◆ What to do: Check each line below for the word "from", and copy those that have it.

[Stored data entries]
>>>>>
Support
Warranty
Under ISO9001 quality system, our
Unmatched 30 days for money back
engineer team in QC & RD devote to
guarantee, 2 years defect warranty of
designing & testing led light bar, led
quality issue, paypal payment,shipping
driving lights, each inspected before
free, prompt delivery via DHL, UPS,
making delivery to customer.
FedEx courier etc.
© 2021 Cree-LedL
<<<<<
>>>>>
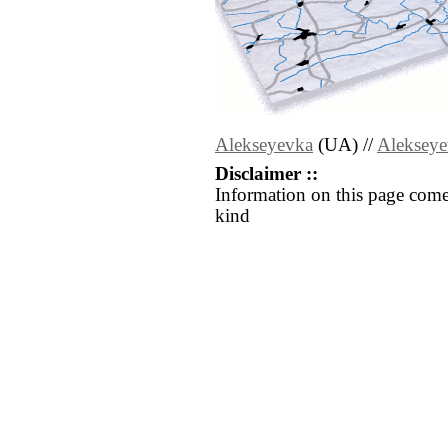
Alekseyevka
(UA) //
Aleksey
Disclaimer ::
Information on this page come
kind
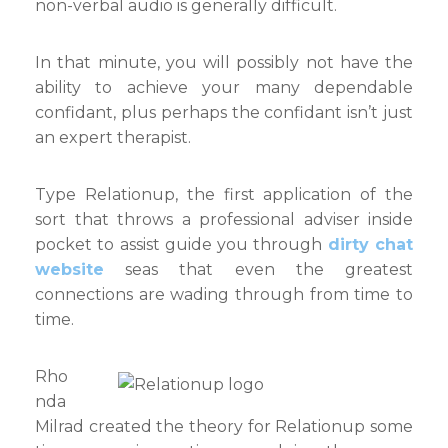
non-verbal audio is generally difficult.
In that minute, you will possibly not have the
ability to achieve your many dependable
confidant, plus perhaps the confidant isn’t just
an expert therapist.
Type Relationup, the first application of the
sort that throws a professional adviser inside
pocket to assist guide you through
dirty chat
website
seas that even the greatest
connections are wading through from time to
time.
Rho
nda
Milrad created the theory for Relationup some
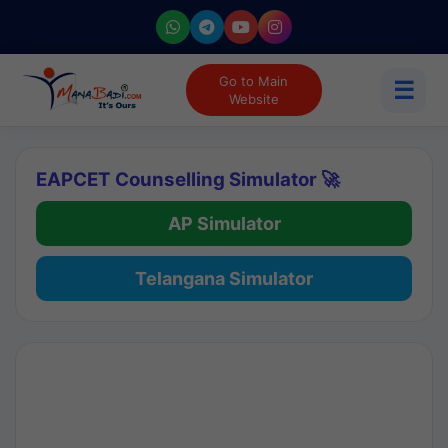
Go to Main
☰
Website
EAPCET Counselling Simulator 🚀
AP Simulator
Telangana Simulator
<<<<<
>>>>>
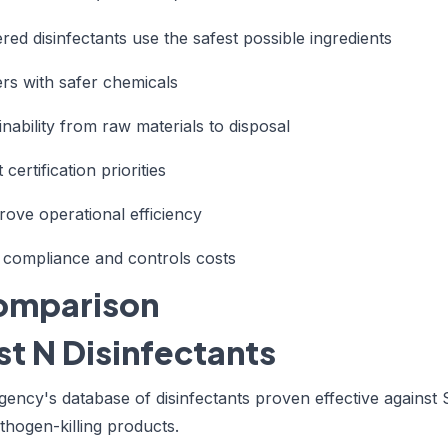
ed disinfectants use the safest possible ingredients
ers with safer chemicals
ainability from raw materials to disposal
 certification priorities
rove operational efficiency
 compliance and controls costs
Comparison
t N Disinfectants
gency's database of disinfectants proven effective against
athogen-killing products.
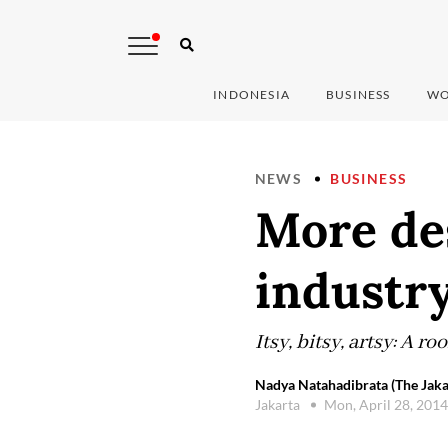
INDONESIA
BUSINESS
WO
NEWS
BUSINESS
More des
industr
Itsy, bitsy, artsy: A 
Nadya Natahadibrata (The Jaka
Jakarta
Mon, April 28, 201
<<<<<
◆ Response to this task:
connections are wading through from time to
ainability from raw materials to disposal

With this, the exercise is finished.